The fear had once crawled up my spine, threatening to entwine me, but now I welcome it. I welcome its cold fingers at it wraps itself around me, for without fear there is no reality.

They say that fear is only in our minds; I say that fear is something that we can use to provoke ourselves towards our greatest destinies. And as I find myself floating toward that illuminated space, I will always love the face that I behold beyond that veil.

And as I place my fingertips against the glass of the mirror, no one will know the terror that I knew among those days, and now it fades away into a hope that I never thought I’d find again, allowing me to be reborn into the same presence I knew as a child. I am now free and wild.
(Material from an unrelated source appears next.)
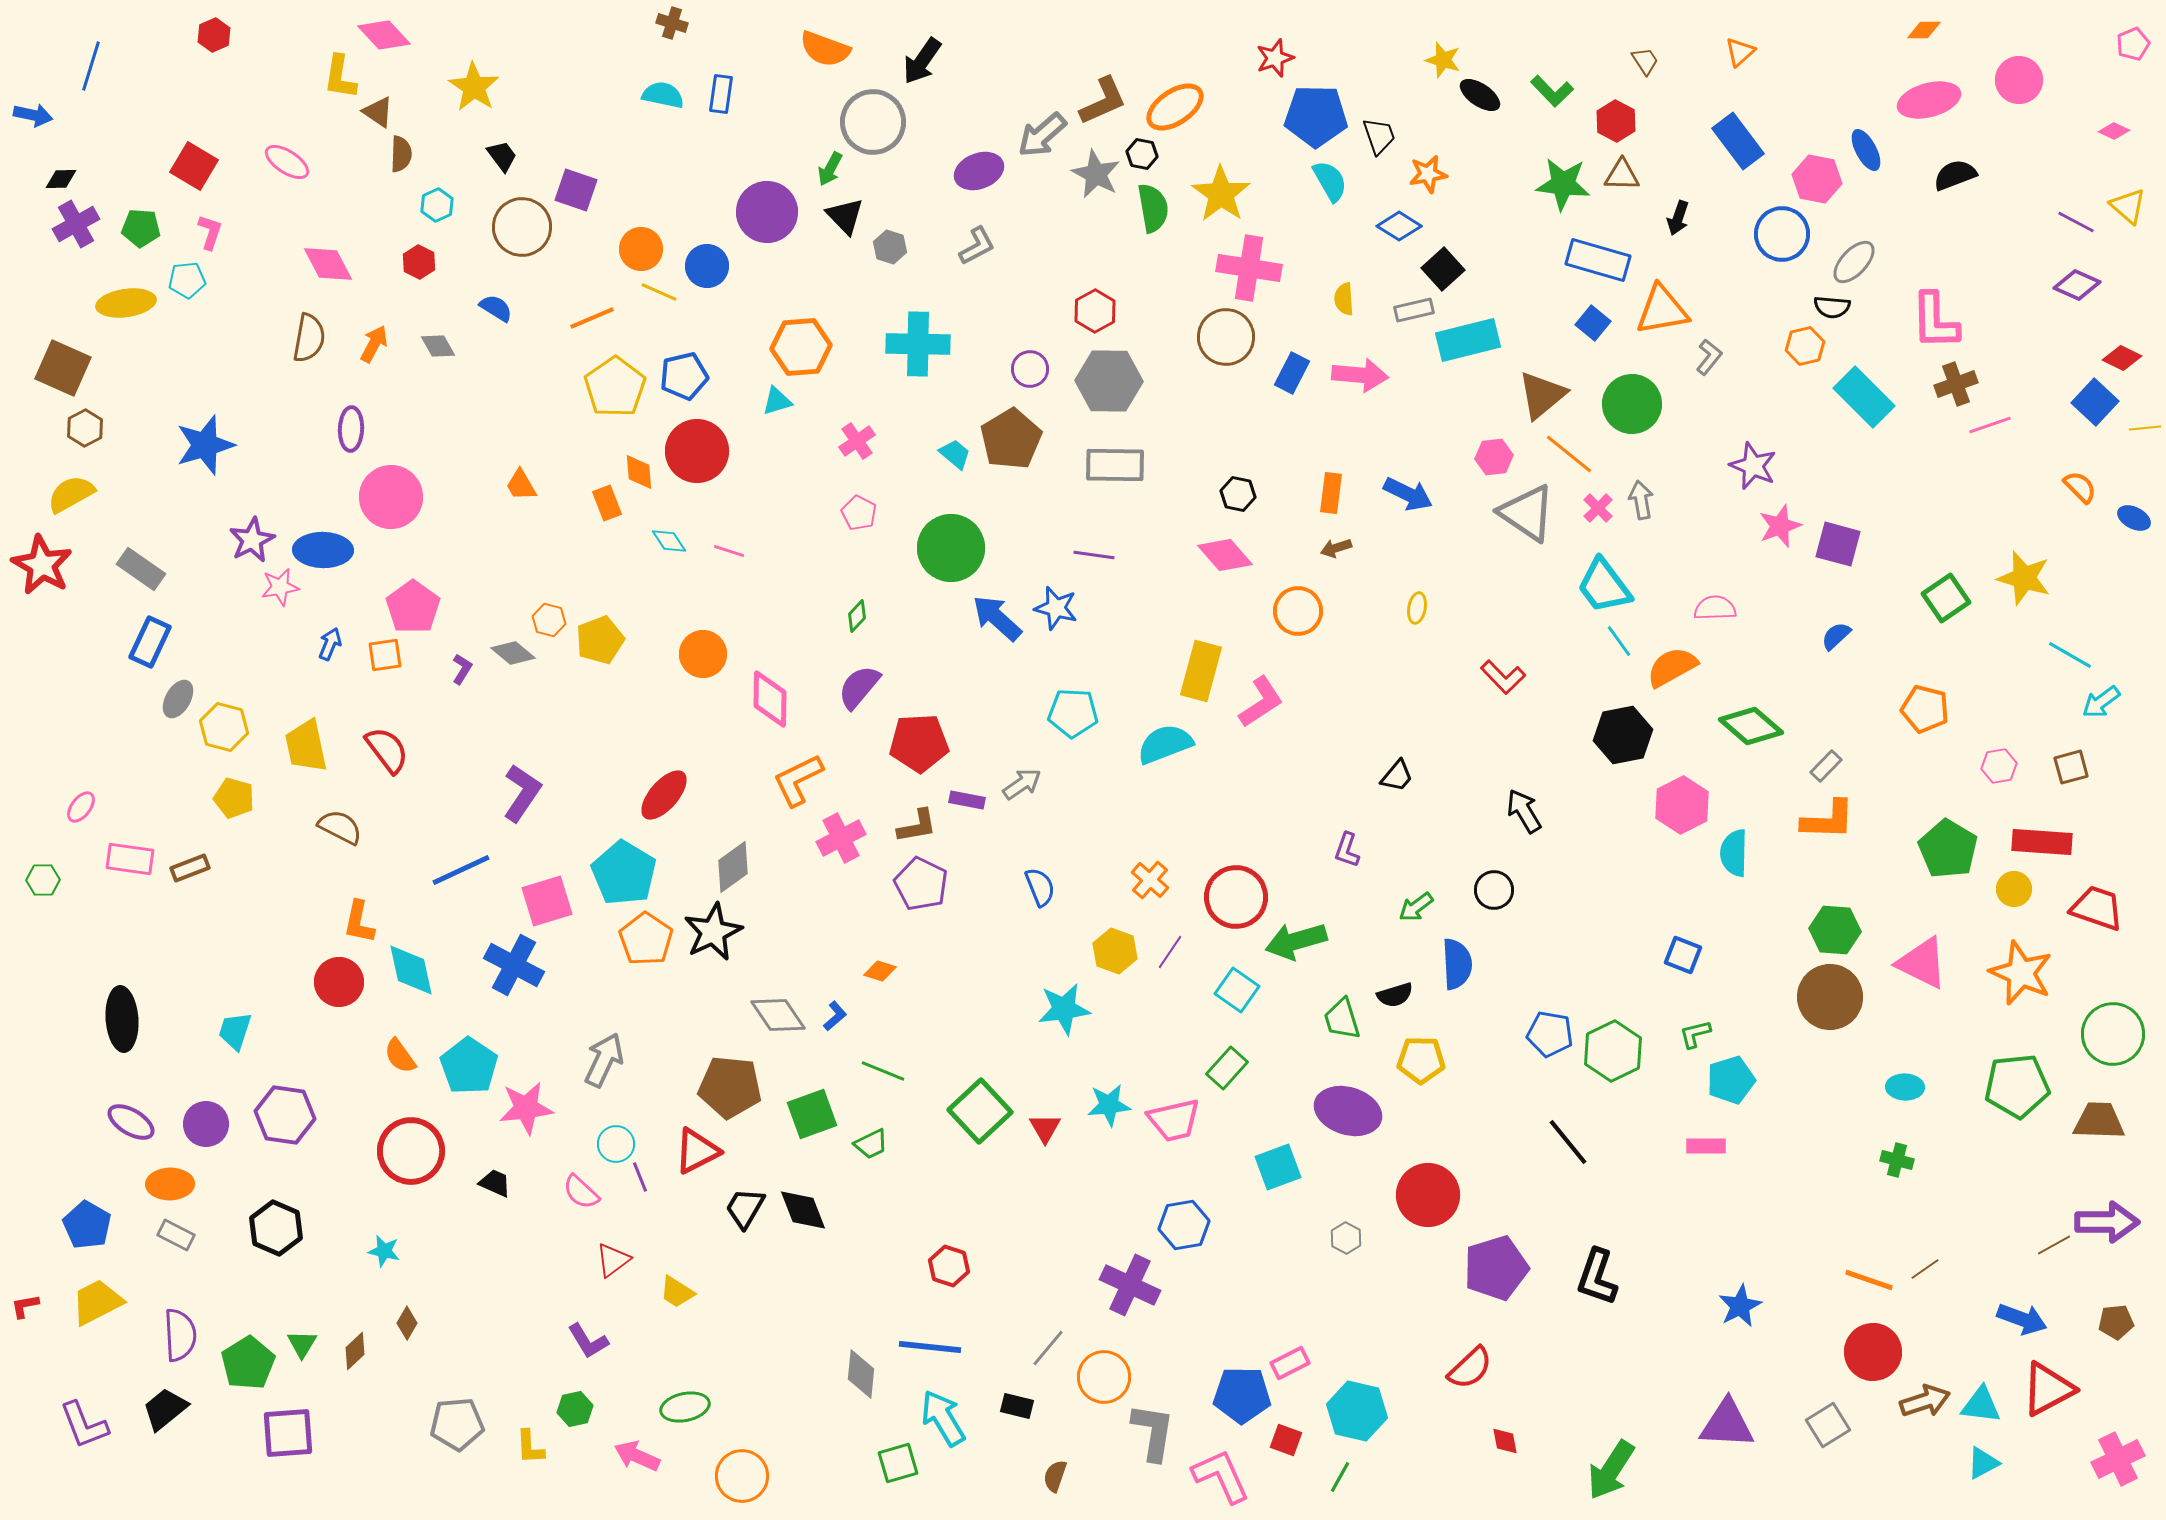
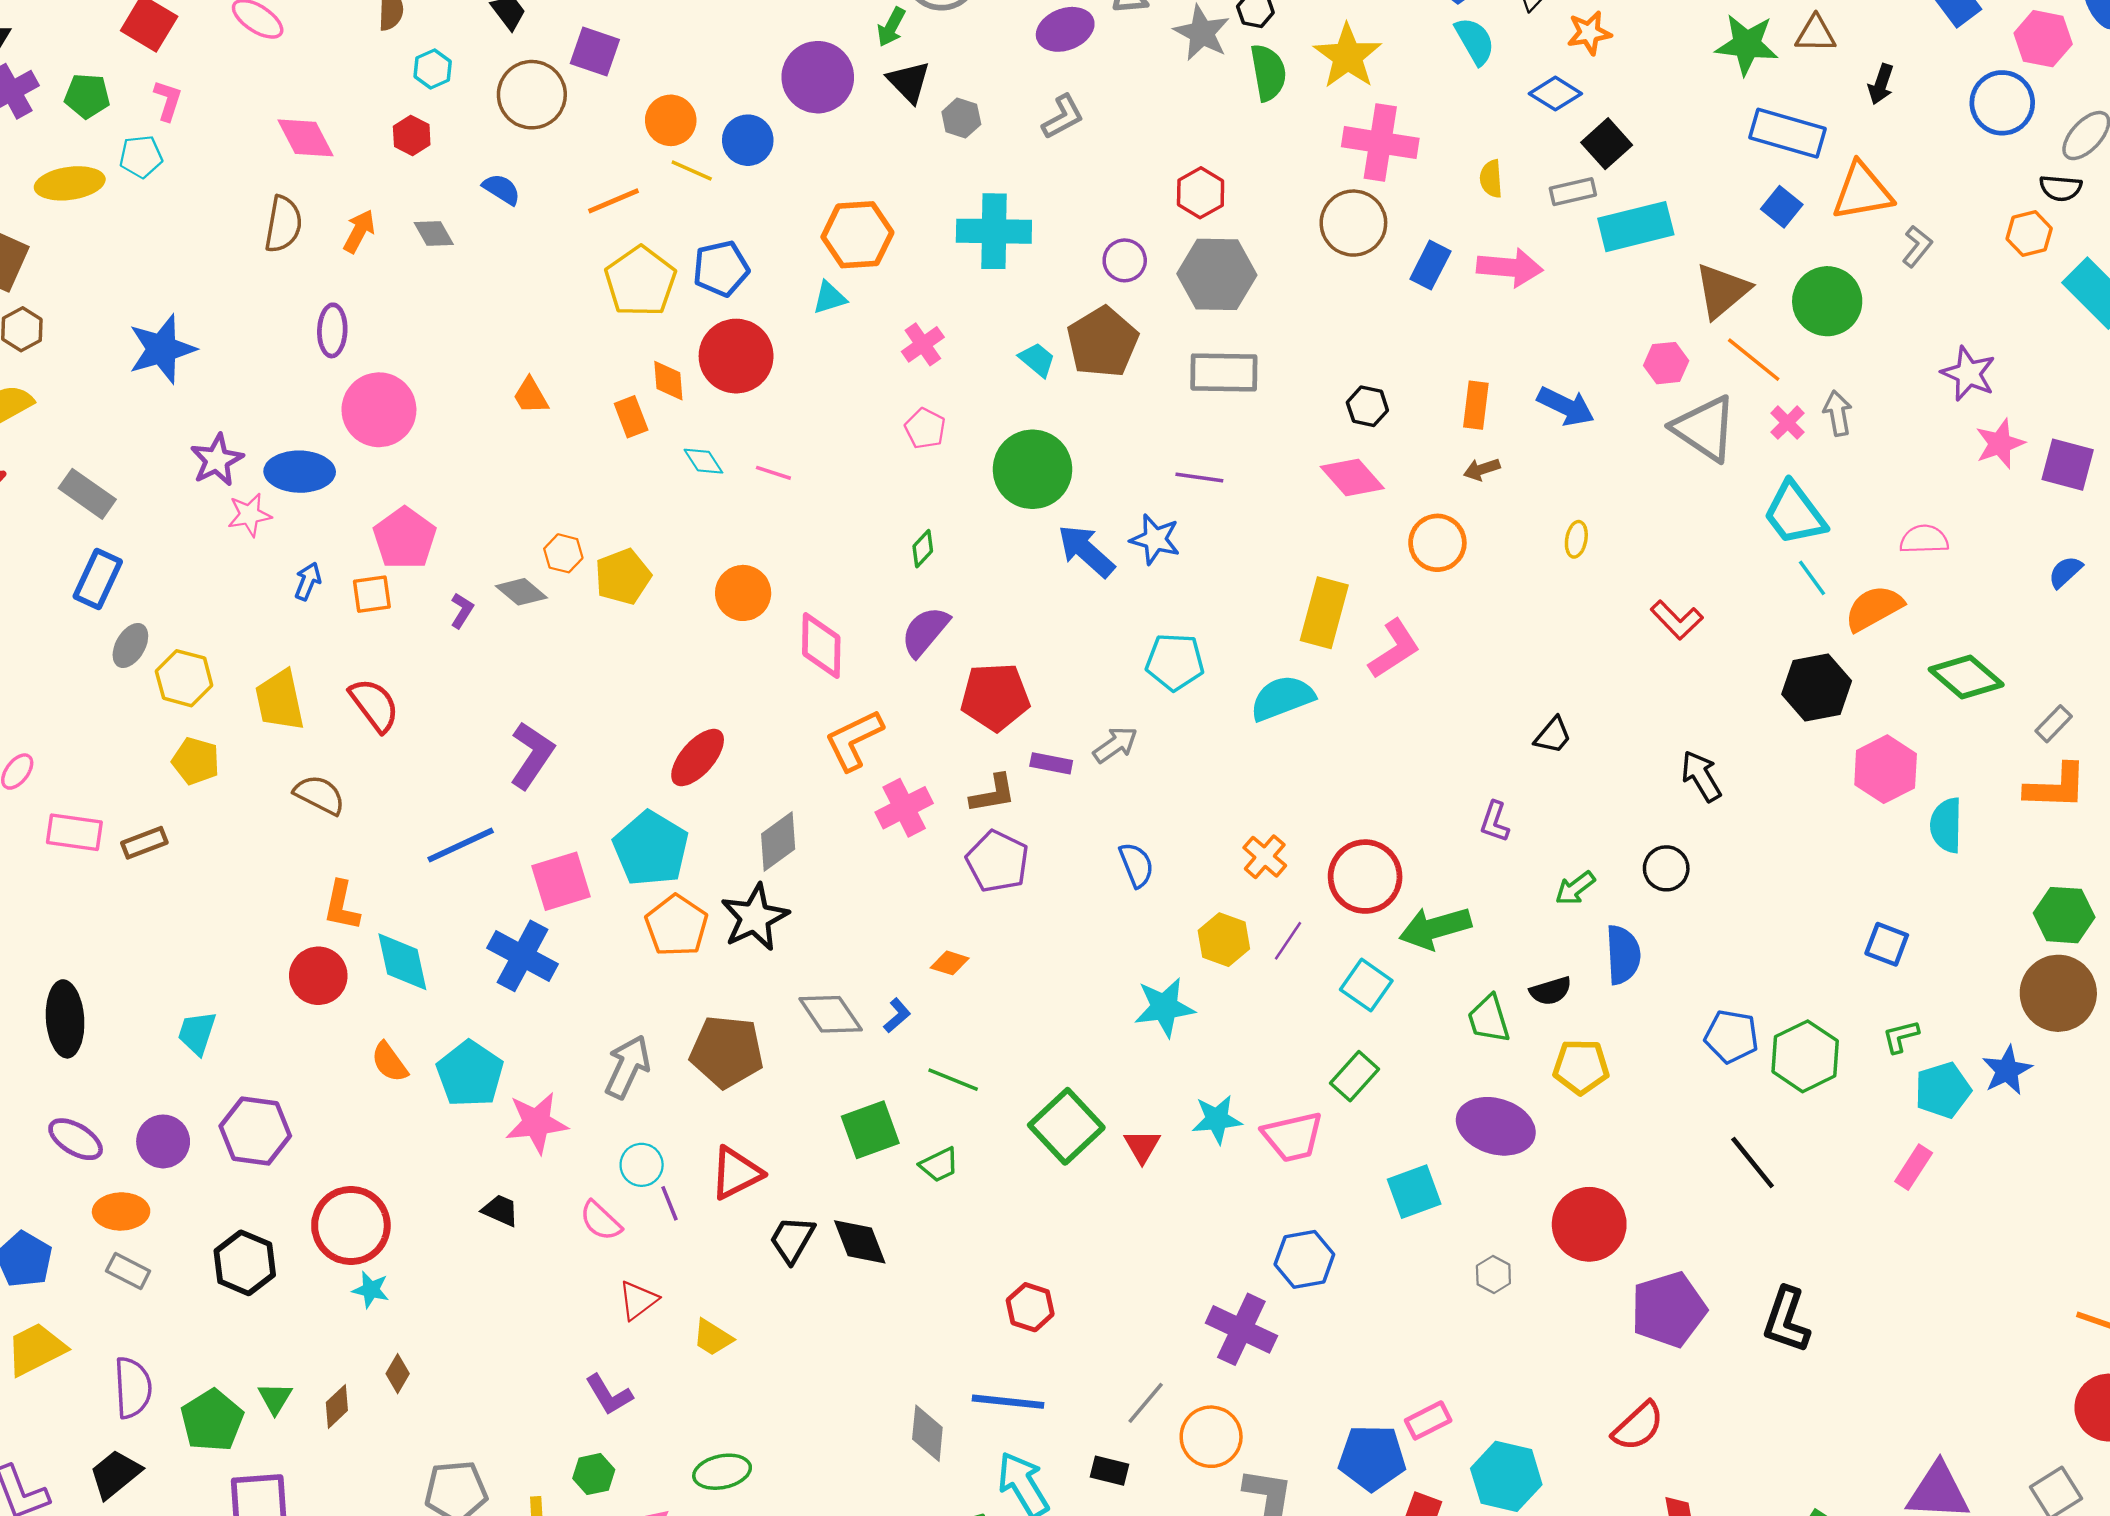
brown pentagon: (730, 1087) -> (727, 1052), moved
pink rectangle: (1706, 1146) -> (1914, 1167), turned -57
red circle: (411, 1151) -> (351, 1226), moved
blue star: (1740, 1306) -> (2007, 1070), moved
And if ever again I shall lose my way, I will simply look towards the darkness behind me and know that there is light ahead of me. As I breach the veil between light and dark, there will be times of darkness, but nothing will ever compare to the light of my own hope.

Our Warriors

Listen to these cries of mine. As a fallen and tired warrior, the piano plays a melody I’ll never forget, for it hasn’t ended yet. I always thought warriors were supposed to be full of light and hope. Perhaps we are. Or perhaps we don’t know what we are. We just keep on fighting, knowing at some point it all has to make sense. At some point the happiness will come hence. At some point we’ll understand. We’ll come in from this land and we will find what we are truly capable of.